The C-terminal truncated proteins were then expressed from amino acids 1 to 220, and with additional two amino acids for each of the consecutive fragments at the C-terminal. Figure 3A shows the schematic presentation of the protein fragmentation. In Figure 3B, mAb 51 and 53 specifically recognized only fragment f(1–220), indicating that the last amino acid of the epitope was either at amino acid position 219 or 220. Another set of N-terminal truncated proteins expressed from amino acids 210 to 297, and with deletion of one amino acid for each of the subsequent fragments at the N-terminal as depicted in Figure 3A were expressed to identify the first amino acid of the epitope. Figure 3C shows that mAb 51 and 53 recognized fragment aa-ee, indicating that the first amino acid of the epitope should be at amino acid position 214. With the Western blot assays, we deduced that the epitope should span amino acids 214–219 or 214–220. Subsequently, we expressed four putative epitopes fused with GST protein, i.e. GST-KQEK, GST-HKQEKD, GST-HKQEK, and GST-KQEKD. Figure 3D shows that mAb 51 and 53 specifically recognized only GST-HKQEKD and GST-KQEKD only, indicating that the epitope of mAb 51 and 53 should KQEKD, spanning amino acids 215 to 219 within the VP1 capsid protein.
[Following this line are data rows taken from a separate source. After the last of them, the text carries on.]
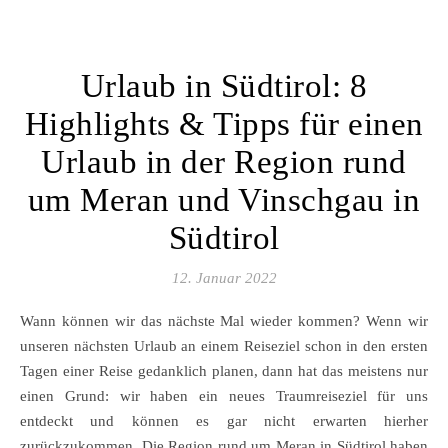
Urlaub in Südtirol: 8
Highlights & Tipps für einen
Urlaub in der Region rund
um Meran und Vinschgau in
Südtirol
12. Januar 2022
Wann können wir das nächste Mal wieder kommen? Wenn wir
unseren nächsten Urlaub an einem Reiseziel schon in den ersten
Tagen einer Reise gedanklich planen, dann hat das meistens nur
einen Grund: wir haben ein neues Traumreiseziel für uns
entdeckt und können es gar nicht erwarten hierher
zurückzukommen. Die Region rund um Meran in Südtirol haben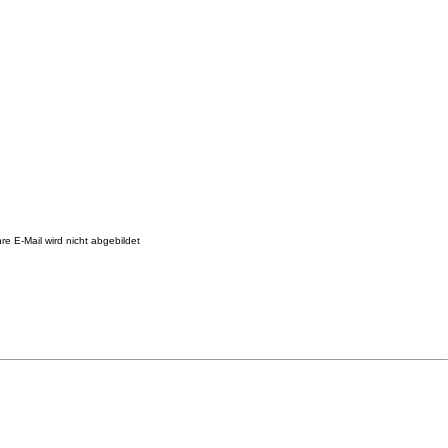
re E-Mail wird nicht abgebildet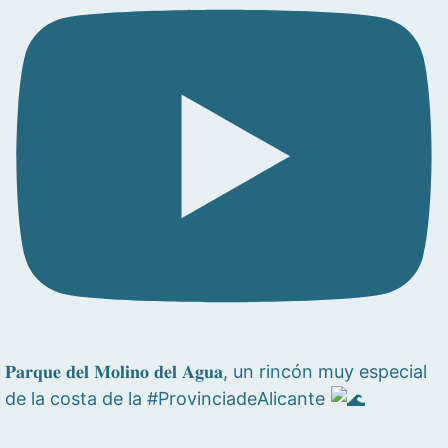
𝐏𝐚𝐫𝐪𝐮𝐞 𝐝𝐞𝐥 𝐌𝐨𝐥𝐢𝐧𝐨 𝐝𝐞𝐥 𝐀𝐠𝐮𝐚, un rincón muy especial
de la costa de la #ProvinciadeAlicante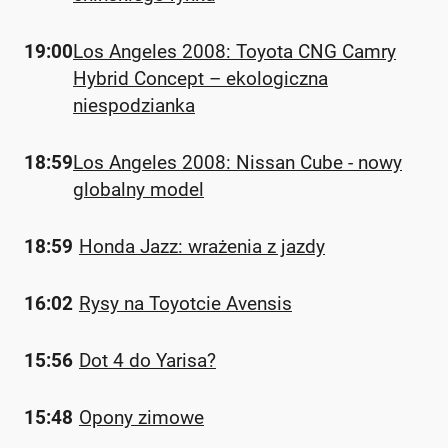
19:00
Los Angeles 2008: Toyota CNG Camry
Hybrid Concept – ekologiczna
niespodzianka
18:59
Los Angeles 2008: Nissan Cube - nowy
globalny model
18:59
Honda Jazz: wrażenia z jazdy
16:02
Rysy na Toyotcie Avensis
15:56
Dot 4 do Yarisa?
15:48
Opony zimowe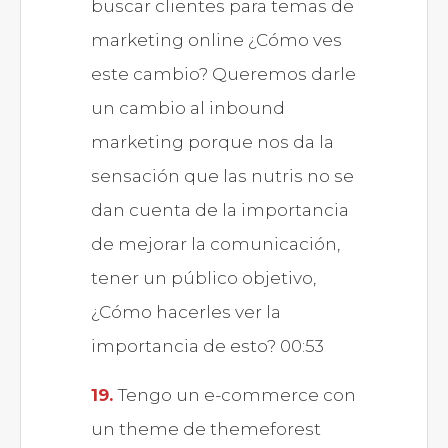
buscar clientes para temas de
marketing online ¿Cómo ves
este cambio? Queremos darle
un cambio al inbound
marketing porque nos da la
sensación que las nutris no se
dan cuenta de la importancia
de mejorar la comunicación,
tener un público objetivo,
¿Cómo hacerles ver la
importancia de esto? 00:53
Tengo un e-commerce con
un theme de themeforest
(A) C-terminal truncated fragments of VP1 protein (a–f), N-terminal truncated fragments of VP1 protein (aa–hh), and GST-(epitope) peptide spanning regions as depicted. Expression of protein fragments was determined with mAb against GST protein. (B) Western blot results of C-terminal truncated proteins (a–f) indicated interaction of both mAb 51 and 53 with fragment f only, implying that the last amino acid of the epitope should be at amino acid 219 or 220. (C) Western blot results of N-terminal truncated proteins (aa–hh) indicated that the first amino acid of the epitope should be amino acid 214. Thus, the putative epitope of mAb 51 and 53 should span amino acid 214 to either 219 or 220. (D) Western blot analysis of GST-putative epitope proteins (GST-KQEK, GST-HKQEKD, GST-HKQEK, GST-KQEKD) and GST as negative control. Interaction with both GST-HKQEKD and GST-KQEKD indicated that the epitope of mAb 51 and 53 is KQEKD (215–219).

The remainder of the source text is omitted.